PETER ELIAS and Calvin French launch their section in Tribe’s 2006 Carnival band “What Lies Beneath.” The section “Mermaids” caters to a long following of supporters. Peter, well established in the fashion industry and also considered a queen-maker, has been designing mas for five years. He has collaborated with world-famous fashion photographer French, who has also dabbled in various Carnival productions. In 2005 he produced a Queen of the bands called “Madame Can-Can” and in 2004 his King presentation was “Sex, Lies and Fire”. They have synergised their energies to create what they describe as “Fashion meets Carnival”.
Peter said he was most proud of combining the element of costuming with the wearability of the presentation. “Carnival has become almost generic in that many costumes look almost the same. We are depicting ‘Mermaids’ and wanted a costume that looked like a mermaid and at the same time was easy to wear.” Calvin added: “I am not a fan of the two-piece with beads. Darling, it’s glamour and elegance! The people, when they are in these costumes they will be parading on the streets of Port-of-Spain and looking fabulous and they will be wearing cloth and lots of accessories, not a silly bra with beads on it.” A careful study of the components of the presentation tells all about the duo’s effort to details. The base of the costume is silk georgette which is hand-dyed in a swirl of vibrant colours, depicting the sea in shades of indigo blue, turquoise and emerald green. Onto this silk, iridescent piats (coin-sized sequins) are carefully embroidered creating the scales typical of a mermaid and at the same time the shimmer seen often at the sea.
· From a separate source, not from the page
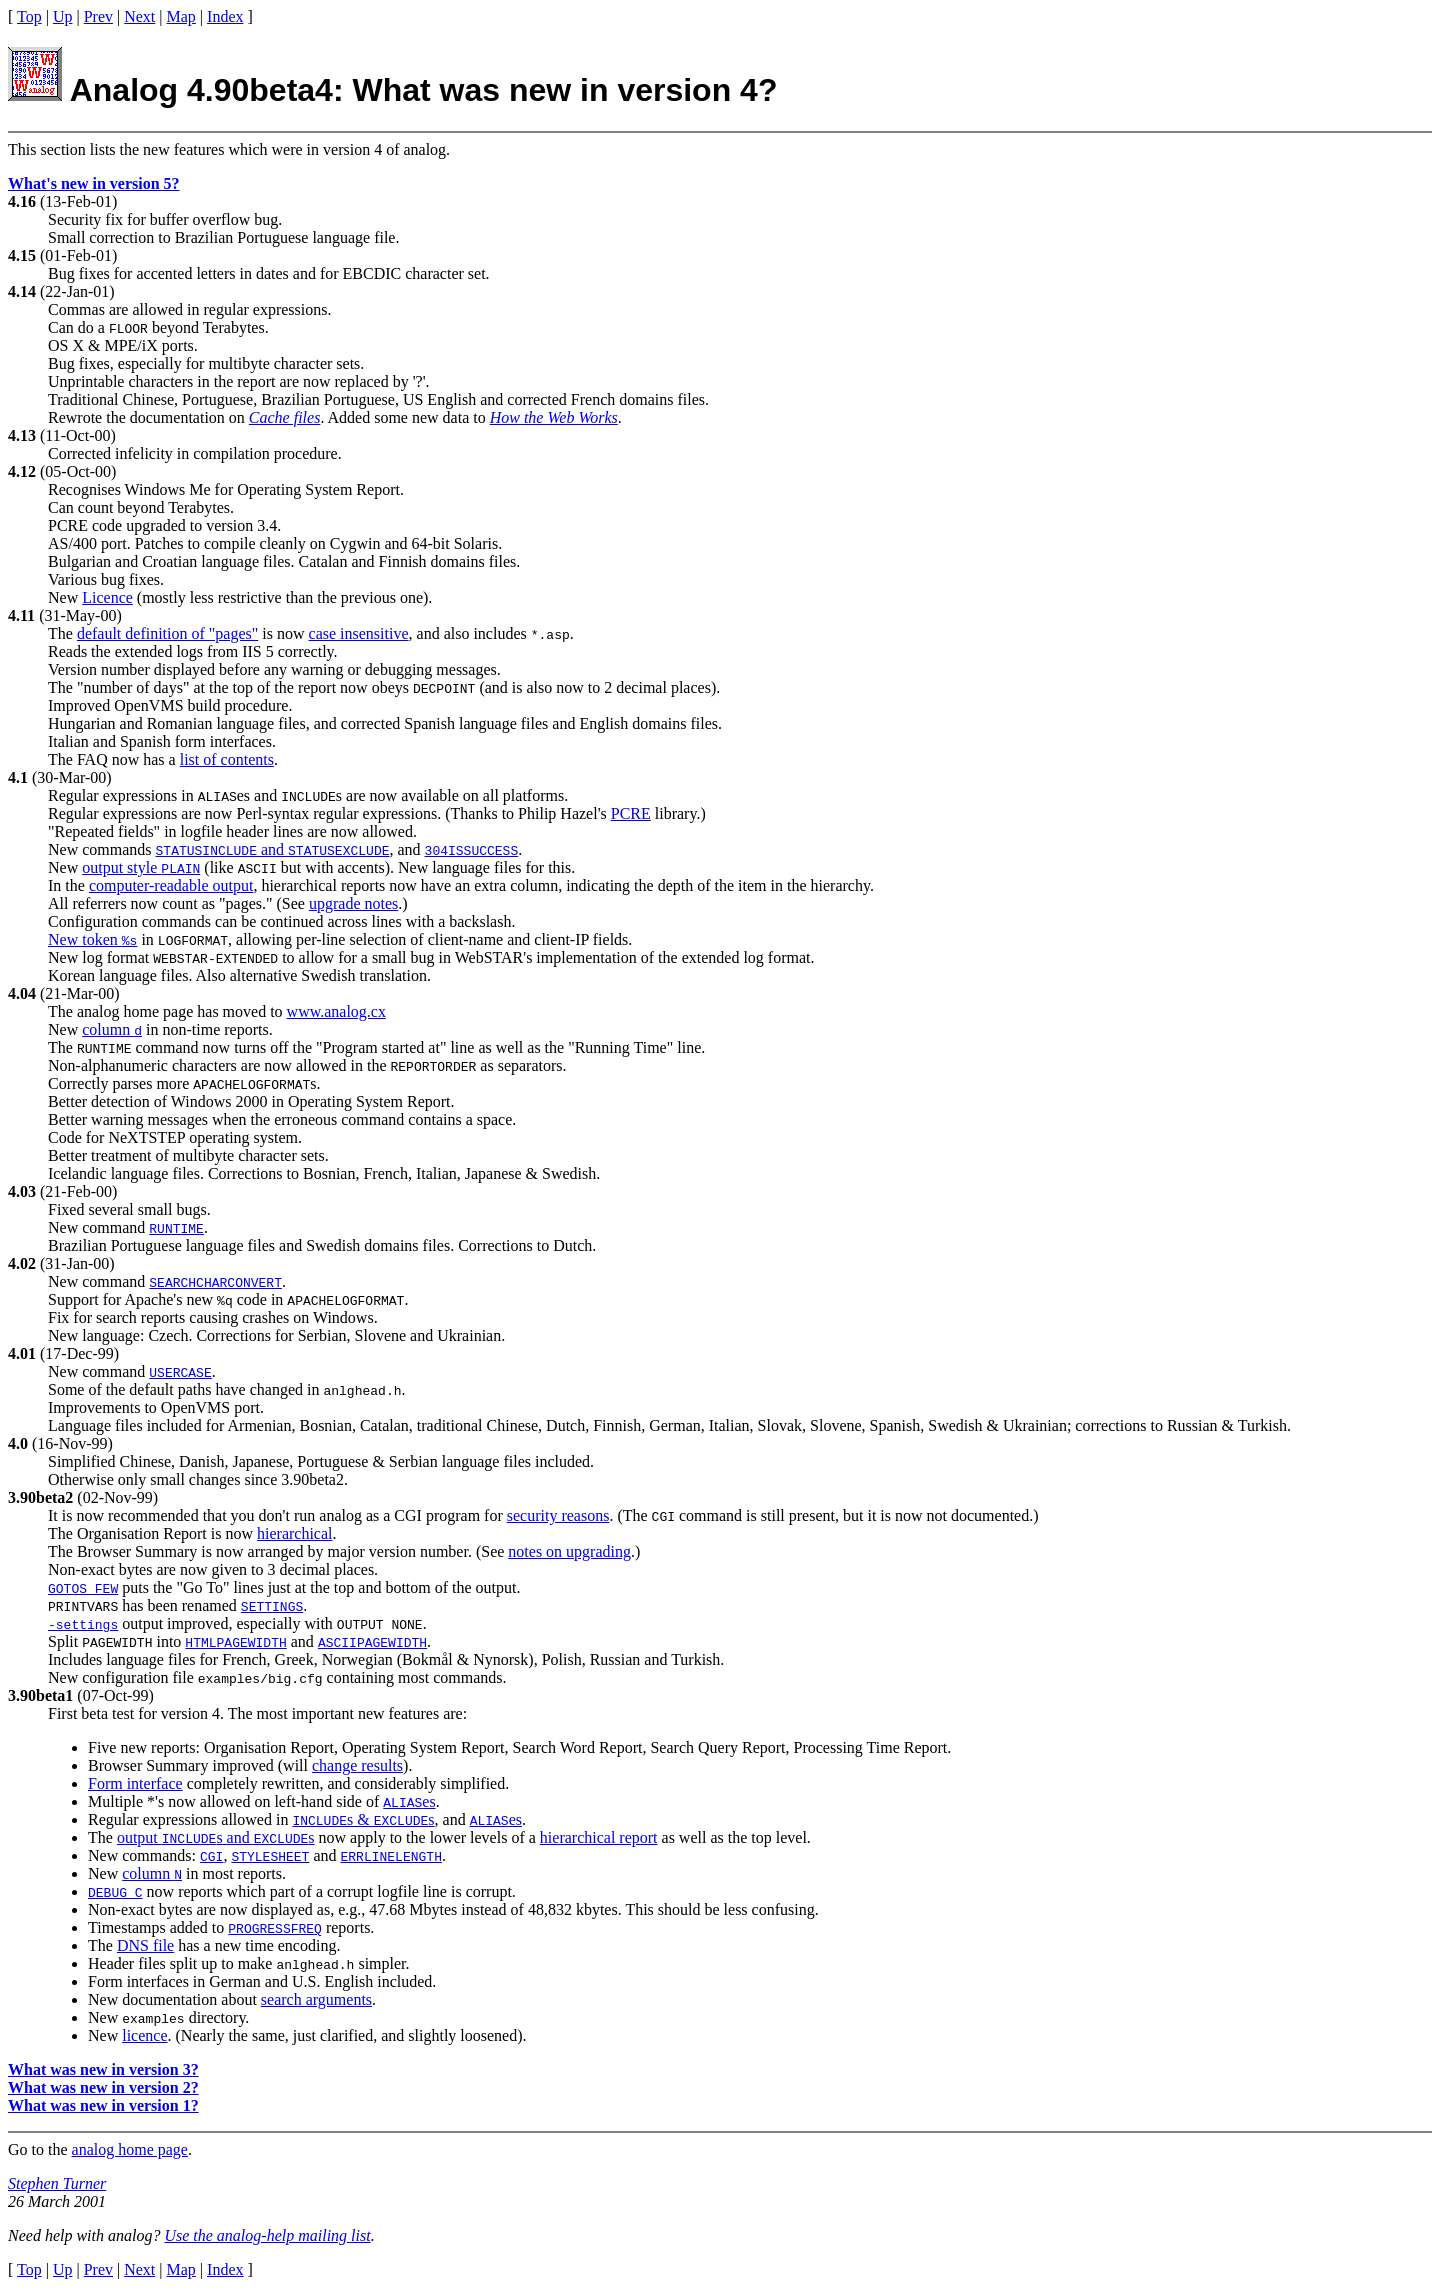  Describe the element at coordinates (272, 1606) in the screenshot. I see `SETTINGS` at that location.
Interestingly, Peter pointed out that the top of the costume is not a bra top and that the masquerader gets both a bra and also a top that is worn over the bra. He jokingly questioned the hygiene aspect of playing mas for two days in the same decorated bra top. Expounding on his presentation, Peter said, “the base panels are also unique in the one-size-fits-all costume, where the masquerader uses the ties to connect these panels. “Both the top and base panels are cut unevenly to create the effect of being torn by the sea and also resembles the way seaweed is shaped. “Accessories for the hands and feet are actual seashells knotted together with the piats on silk cord creating an authentic effect of what really lies beneath the sea. Hoop earrings are made of the iridescent piats. The headpiece and hand fan, both hand-painted to complement the tones of the entire costume, imitate a sea fan closely and at the same time are very light and comfortable to the wearer.”
But it doesn’t stop there according to Peter: “Each female masquerader also has hand-dyed silk fabric panels that can easily be attached to both the front and back base panels creating a more elegant effect that truly resembles the sea.” The male element echoes the old fable of Neptune the Great Warrior of the Sea. To create the Gladiator effect, matt silver and matt gold metallic piats were used intending to create armour-like components. Even though men are usually ignored in costuming, Peter said that that effort was given to the components of the male costume with the intention of the masquerader wearing them comfortably and enjoying them.
“A cross-shield for the chest held by gold chain at the back, a waistband, ankle bands, wrist and armbands, a headband and most importantly a trident, will make a realistic depiction of the theme,” he said. Asked about working together on the section, Peter said “I’ve known Frenchie for over 20 years. He’s a true friend. I respect his love for the art form and passion for excellence.” French in turn described Peter as “a man of style. He creates beauty. More importantly he is a man of his word.”